Start of DATA FOR THE TASK

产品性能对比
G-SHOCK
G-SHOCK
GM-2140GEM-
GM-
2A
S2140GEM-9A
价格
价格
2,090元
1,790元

End of DATA FOR THE TASK
Start of DATA FOR THE TASK

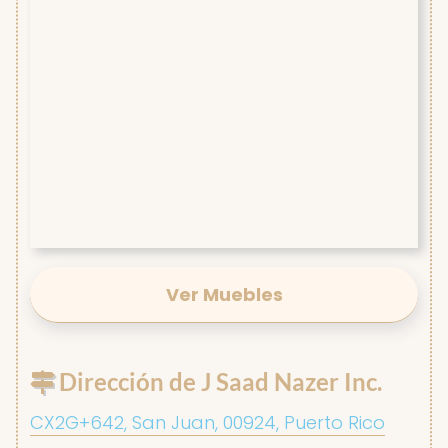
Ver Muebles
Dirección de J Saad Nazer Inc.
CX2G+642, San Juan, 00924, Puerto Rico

End of DATA FOR THE TASK
Start of DATA FOR THE TASK

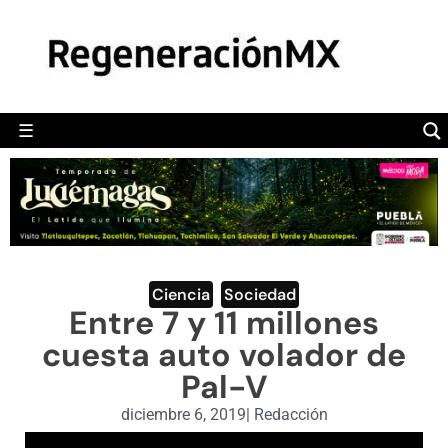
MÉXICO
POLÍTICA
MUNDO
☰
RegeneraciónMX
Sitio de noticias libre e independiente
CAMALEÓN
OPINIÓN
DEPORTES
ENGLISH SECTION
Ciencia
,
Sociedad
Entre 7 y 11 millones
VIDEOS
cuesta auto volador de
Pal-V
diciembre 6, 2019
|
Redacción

End of DATA FOR THE TASK

TASK TO CARRY OUT — Working from the material above, restate word for word the lines between the line with "Dirección de J Saad Nazer Inc." and the line with "CX2G+642, San Juan, 00924, Puerto Rico", both included, and only those.

EXERCISE RESULT —
Dirección de J Saad Nazer Inc.
CX2G+642, San Juan, 00924, Puerto Rico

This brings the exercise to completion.